Allgaier Patent Solutions is a premier law firm that is committed to providing our clients with a high level of legal representation and service. We handle complex patent matters throughout the United States and have extensive experience preparing patent applications in various fields and technologies. Our expertise allows us to assist individual inventors, small and mid-sized companies, universities, secular and non-secular institutions and governmental organizations.


Types of Patent Applications

A non-provisional (utility) patent application is a regular patent application, which is made to the Director of the United States Patent and Trademark Office (USPTO). Utility patents may be granted to “anyone who invents or discovers any new and useful process, machine, article of manufacture, or composition of matter, or any new and useful improvement thereof.”

A provisional patent application is a U.S. national application for patent filed under 35 U.S.C. section 111(b). It is filed without a formal patent claim, oath or declaration, or any information disclosure statement. The term “Patent Pending” can also be used in the description of the invention. A provisional patent application has a 12-month pendency period that cannot be extended. An applicant who files a provisional application must file a corresponding non-provisional application for patent during the pendency of the provisional application in order to receive the benefit of the filing date of the provisional application.
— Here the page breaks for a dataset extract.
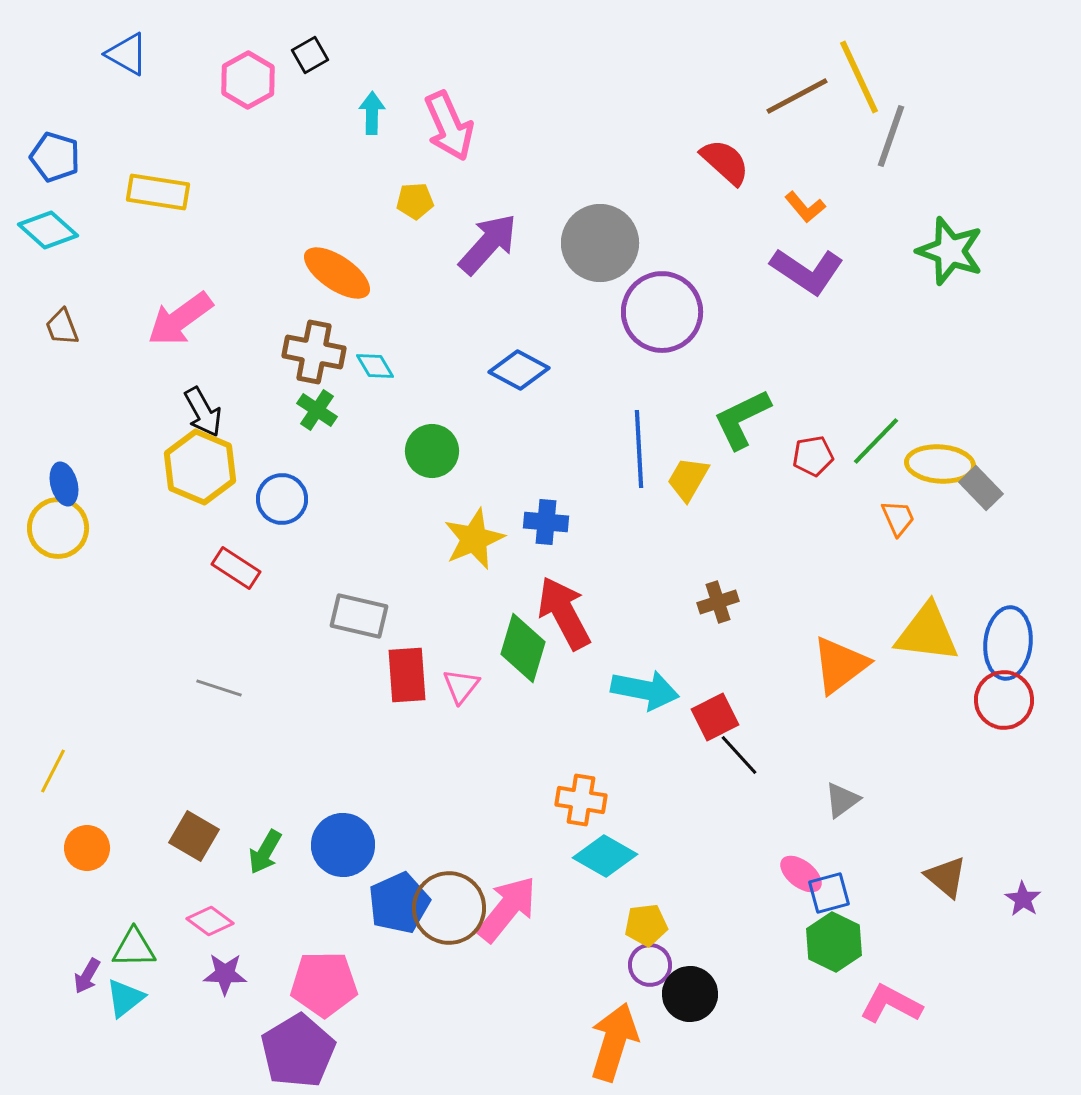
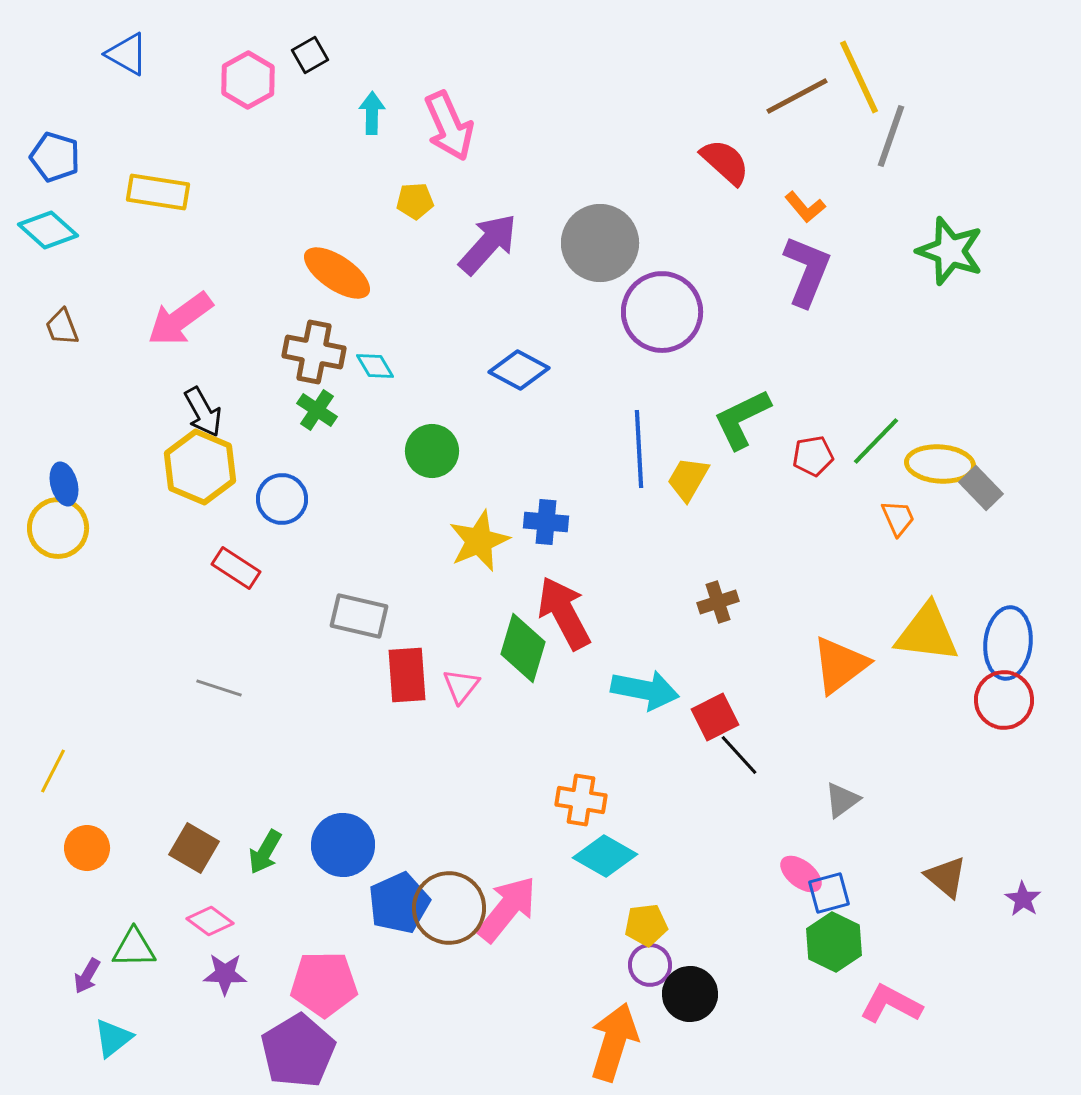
purple L-shape at (807, 271): rotated 102 degrees counterclockwise
yellow star at (474, 539): moved 5 px right, 2 px down
brown square at (194, 836): moved 12 px down
cyan triangle at (125, 998): moved 12 px left, 40 px down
A design patent application is an application for a patent to protect against unauthorized use of new, original, and ornamental designs for articles of manufacture. Since a design is manifested in appearance, the subject matter of a design patent application may relate to the configuration or shape of an article, to the surface ornamentation applied to an article, or to the combination of configuration and surface ornamentation. A design patent protects only the appearance of the article and not structural or utilitarian features. A design and a utility patent may be obtained on an article if invention resides both in its utility and ornamental appearance. While utility design patents afford legally separate protection, the utility and ornamentality of an article are not easily separable.

A Plant Patent is granted to “anyone who invents or discovers and asexually reproduces any distinct and new variety of plant.” The patent grant protects the inventor’s right to exclude others from asexually reproducing, selling, or using the plant so reproduced. The United States Code also provides additional provisions and limitations to the patentability of plants.


Important Terms

A patent for an invention, which is granted by the United States Patent Trademark Office, is the grant of a property right.

A patent application includes all types of patent applications including utility, design, plant and reissues. It is filed with the United States Patent and Trademark Office with a request to grant a patent based on the examination of the specification, claims and drawings (if necessary).

A design patent is granted to anyone who invents a new, original, and ornamental design for an article of manufacture.

Publication of a patent application is a requirement under the American Inventors Protection Act of 1999 for most plant and utility patents filed on or after November 29, 2000.

Patent prosecution is the process of “negotiating” or “arguing” with a patent office for the grant of a patent, and interaction with a patent office with regard to a patent after its grant.

Patent prosecution is distinct from patent litigation, which relates to legal proceedings for infringement of a patent after it is granted.